» **Problem details**
Would you please return the lines of the entries below starting at the line that has "お問い合わせ (412, 2531)" and ending at the line that has "ベリーショート (964, 94)", both included, exactly as they are?

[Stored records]
★ ★ ★

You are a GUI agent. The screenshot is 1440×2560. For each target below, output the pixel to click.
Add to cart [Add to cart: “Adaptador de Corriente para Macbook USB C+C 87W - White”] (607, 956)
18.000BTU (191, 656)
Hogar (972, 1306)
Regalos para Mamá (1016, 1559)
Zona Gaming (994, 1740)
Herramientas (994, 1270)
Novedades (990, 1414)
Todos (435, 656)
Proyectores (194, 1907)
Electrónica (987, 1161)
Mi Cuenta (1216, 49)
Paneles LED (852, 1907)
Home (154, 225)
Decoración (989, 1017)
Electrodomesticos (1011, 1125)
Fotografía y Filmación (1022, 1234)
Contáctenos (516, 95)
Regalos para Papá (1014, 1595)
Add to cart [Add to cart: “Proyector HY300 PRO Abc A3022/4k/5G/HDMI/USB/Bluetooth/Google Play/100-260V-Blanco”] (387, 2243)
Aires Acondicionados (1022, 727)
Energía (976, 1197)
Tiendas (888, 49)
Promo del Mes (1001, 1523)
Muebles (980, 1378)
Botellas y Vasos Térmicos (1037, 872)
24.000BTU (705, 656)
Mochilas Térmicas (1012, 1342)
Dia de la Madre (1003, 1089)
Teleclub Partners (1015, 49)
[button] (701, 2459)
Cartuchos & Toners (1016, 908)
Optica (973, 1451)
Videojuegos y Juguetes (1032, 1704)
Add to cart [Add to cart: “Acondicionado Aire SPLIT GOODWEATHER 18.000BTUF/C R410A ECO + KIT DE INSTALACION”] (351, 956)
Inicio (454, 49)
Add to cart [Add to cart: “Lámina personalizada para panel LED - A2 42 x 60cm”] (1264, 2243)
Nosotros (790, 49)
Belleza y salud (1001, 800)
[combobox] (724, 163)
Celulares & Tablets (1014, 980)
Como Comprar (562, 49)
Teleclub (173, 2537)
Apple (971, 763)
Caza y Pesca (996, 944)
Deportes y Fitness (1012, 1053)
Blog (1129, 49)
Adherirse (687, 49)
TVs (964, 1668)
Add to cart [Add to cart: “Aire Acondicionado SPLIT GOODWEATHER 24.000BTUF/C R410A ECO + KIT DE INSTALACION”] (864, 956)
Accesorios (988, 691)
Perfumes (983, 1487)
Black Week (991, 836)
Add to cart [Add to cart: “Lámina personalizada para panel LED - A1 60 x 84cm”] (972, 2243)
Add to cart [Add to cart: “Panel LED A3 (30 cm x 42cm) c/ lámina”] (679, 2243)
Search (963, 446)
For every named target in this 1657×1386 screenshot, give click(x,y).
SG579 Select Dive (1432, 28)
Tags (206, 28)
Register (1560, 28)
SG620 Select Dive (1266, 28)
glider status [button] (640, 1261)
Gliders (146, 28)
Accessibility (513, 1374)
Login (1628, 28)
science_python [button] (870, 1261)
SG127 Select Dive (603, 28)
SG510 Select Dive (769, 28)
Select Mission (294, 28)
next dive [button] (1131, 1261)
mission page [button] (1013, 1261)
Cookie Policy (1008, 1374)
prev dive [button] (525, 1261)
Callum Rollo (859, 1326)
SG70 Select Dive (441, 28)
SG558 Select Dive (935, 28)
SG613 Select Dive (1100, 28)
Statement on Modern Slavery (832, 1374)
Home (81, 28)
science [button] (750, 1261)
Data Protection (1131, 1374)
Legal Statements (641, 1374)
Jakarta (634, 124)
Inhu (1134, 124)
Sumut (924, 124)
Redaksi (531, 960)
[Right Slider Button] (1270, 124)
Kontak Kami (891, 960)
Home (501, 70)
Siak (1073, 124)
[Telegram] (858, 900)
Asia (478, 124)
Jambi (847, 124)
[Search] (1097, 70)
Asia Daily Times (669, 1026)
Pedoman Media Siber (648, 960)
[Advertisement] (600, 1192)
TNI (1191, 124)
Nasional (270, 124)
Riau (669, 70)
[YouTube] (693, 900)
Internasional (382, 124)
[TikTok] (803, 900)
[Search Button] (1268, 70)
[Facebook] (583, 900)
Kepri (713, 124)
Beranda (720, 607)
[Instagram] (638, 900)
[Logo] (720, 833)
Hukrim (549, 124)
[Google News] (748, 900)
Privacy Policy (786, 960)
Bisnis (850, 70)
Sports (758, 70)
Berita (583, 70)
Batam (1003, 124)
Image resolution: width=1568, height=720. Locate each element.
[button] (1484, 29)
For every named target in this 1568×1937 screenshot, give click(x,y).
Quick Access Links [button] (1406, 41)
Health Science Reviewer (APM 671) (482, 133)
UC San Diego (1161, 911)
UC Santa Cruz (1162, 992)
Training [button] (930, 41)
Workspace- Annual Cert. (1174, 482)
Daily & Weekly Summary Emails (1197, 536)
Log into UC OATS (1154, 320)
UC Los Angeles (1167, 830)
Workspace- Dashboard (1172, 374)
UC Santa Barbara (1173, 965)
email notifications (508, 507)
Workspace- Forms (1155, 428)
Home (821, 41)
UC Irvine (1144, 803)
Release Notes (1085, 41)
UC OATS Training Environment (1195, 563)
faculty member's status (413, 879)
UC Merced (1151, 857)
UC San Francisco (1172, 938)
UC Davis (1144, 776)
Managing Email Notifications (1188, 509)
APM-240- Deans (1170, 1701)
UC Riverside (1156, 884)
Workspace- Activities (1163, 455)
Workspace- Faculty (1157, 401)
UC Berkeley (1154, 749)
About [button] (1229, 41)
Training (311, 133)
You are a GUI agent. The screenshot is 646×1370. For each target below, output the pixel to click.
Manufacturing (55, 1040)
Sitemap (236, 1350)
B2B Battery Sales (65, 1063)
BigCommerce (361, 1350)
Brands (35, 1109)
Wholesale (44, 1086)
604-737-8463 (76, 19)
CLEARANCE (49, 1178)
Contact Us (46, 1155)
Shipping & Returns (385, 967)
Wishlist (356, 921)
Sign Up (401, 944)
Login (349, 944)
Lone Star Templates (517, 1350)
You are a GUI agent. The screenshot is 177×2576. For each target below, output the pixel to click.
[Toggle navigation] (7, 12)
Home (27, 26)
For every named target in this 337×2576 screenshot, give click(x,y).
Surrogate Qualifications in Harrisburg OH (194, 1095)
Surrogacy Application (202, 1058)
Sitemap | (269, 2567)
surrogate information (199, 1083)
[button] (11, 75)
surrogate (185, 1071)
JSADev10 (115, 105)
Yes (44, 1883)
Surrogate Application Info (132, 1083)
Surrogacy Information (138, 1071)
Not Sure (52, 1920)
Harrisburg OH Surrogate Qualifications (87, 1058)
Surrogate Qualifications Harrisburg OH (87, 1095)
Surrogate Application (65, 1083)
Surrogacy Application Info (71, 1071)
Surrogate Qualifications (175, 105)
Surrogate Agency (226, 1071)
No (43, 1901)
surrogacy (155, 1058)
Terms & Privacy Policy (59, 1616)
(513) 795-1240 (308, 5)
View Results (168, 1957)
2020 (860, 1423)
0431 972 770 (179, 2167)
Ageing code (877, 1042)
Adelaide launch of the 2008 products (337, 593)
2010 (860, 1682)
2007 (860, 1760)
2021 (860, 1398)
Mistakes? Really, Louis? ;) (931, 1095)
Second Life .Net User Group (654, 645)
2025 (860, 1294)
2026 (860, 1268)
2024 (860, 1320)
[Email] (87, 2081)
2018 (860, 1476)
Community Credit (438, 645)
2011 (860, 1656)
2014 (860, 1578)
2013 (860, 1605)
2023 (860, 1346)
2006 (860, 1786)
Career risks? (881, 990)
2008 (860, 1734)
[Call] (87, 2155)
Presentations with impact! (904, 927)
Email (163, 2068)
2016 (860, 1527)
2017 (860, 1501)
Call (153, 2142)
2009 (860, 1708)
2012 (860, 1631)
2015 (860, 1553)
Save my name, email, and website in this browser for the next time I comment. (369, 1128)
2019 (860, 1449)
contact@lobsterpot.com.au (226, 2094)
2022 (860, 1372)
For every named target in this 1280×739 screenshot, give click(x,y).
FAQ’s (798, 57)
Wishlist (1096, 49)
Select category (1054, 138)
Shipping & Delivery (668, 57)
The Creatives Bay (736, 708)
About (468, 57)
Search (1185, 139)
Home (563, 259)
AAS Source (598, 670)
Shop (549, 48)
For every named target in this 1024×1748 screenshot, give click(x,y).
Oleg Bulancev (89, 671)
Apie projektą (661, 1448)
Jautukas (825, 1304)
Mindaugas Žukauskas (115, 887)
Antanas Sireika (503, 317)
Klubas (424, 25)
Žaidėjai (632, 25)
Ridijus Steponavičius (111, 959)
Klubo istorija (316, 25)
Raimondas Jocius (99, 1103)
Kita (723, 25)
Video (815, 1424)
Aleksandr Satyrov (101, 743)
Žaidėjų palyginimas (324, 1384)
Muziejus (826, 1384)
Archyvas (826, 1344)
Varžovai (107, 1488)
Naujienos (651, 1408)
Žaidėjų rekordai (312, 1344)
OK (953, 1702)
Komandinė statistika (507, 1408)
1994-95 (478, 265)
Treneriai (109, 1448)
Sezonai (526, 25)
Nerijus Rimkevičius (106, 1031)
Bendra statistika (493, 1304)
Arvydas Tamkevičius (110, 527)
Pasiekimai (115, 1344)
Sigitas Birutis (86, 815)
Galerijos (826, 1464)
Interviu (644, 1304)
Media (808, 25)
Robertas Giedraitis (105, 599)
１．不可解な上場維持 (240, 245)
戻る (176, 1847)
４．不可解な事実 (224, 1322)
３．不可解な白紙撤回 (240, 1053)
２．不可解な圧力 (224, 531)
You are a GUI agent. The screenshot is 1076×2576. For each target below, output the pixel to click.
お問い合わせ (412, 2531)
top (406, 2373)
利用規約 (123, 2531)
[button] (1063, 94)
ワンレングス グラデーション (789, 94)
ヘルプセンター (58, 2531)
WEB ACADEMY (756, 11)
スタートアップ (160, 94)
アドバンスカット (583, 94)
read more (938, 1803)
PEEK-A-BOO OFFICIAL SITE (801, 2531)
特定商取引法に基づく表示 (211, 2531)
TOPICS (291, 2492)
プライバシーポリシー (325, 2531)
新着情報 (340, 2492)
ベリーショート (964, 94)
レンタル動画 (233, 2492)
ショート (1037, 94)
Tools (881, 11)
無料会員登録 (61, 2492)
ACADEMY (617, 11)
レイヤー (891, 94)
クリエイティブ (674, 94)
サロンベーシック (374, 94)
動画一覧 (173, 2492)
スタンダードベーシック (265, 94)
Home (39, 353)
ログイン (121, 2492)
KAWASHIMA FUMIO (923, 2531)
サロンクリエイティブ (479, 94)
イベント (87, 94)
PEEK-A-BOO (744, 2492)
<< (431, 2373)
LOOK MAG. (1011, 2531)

★ ★ ★

» **Answer to the problem**
お問い合わせ (412, 2531)
top (406, 2373)
利用規約 (123, 2531)
[button] (1063, 94)
ワンレングス グラデーション (789, 94)
ヘルプセンター (58, 2531)
WEB ACADEMY (756, 11)
スタートアップ (160, 94)
アドバンスカット (583, 94)
read more (938, 1803)
PEEK-A-BOO OFFICIAL SITE (801, 2531)
特定商取引法に基づく表示 (211, 2531)
TOPICS (291, 2492)
プライバシーポリシー (325, 2531)
新着情報 (340, 2492)
ベリーショート (964, 94)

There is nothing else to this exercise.